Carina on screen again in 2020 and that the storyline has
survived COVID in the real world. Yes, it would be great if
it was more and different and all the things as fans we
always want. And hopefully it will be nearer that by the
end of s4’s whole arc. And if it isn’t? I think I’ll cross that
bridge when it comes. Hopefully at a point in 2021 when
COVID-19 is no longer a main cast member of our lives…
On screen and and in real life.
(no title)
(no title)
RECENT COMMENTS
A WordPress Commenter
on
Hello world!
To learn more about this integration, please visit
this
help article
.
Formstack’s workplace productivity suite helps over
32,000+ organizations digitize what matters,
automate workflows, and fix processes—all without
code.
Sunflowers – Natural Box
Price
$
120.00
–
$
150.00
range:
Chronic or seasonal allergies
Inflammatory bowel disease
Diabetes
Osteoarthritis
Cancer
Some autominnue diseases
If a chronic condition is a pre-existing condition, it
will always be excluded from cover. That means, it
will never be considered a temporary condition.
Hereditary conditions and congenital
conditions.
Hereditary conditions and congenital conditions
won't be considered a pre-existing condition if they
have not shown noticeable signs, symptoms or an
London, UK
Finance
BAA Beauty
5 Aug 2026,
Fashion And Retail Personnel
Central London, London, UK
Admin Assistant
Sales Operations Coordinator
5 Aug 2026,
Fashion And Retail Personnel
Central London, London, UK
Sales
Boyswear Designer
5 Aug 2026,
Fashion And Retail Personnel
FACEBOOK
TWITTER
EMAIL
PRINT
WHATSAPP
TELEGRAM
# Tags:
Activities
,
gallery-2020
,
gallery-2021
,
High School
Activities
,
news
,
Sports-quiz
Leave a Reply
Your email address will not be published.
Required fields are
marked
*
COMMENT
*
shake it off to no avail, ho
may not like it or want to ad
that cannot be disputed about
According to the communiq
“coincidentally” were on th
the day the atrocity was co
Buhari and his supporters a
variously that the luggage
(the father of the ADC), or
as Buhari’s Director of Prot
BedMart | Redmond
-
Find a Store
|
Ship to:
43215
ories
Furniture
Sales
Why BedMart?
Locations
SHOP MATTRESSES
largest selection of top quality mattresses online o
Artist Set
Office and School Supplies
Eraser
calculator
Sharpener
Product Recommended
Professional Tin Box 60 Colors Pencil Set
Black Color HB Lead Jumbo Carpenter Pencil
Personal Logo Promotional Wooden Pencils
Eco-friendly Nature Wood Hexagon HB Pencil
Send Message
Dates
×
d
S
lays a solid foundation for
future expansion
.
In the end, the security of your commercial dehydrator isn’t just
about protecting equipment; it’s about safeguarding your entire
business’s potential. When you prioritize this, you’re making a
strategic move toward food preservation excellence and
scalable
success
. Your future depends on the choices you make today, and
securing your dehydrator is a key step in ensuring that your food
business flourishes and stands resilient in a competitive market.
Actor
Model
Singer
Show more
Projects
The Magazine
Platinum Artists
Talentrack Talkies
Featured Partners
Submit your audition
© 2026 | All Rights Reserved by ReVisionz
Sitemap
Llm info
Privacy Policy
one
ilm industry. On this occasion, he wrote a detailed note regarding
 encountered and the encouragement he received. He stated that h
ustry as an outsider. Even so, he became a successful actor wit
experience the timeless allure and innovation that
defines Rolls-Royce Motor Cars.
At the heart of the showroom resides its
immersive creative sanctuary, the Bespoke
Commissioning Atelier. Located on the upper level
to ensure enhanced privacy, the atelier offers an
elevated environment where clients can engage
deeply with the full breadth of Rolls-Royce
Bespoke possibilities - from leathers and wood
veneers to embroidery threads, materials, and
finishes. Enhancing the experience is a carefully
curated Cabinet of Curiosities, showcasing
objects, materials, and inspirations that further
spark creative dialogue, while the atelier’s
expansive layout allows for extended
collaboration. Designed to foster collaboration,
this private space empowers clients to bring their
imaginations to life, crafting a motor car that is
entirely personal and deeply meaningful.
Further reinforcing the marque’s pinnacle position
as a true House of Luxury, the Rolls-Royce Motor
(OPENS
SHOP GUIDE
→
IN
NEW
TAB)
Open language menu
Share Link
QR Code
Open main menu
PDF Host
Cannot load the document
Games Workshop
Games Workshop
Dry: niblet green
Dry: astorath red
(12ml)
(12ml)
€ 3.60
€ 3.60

================================

▶ **Description of the task**: Within the entries, find all lines holding "will" and copy each one.

▶ **Written solution**:
always want. And hopefully it will be nearer that by the
will always be excluded from cover. That means, it
will never be considered a temporary condition.
Your email address will not be published.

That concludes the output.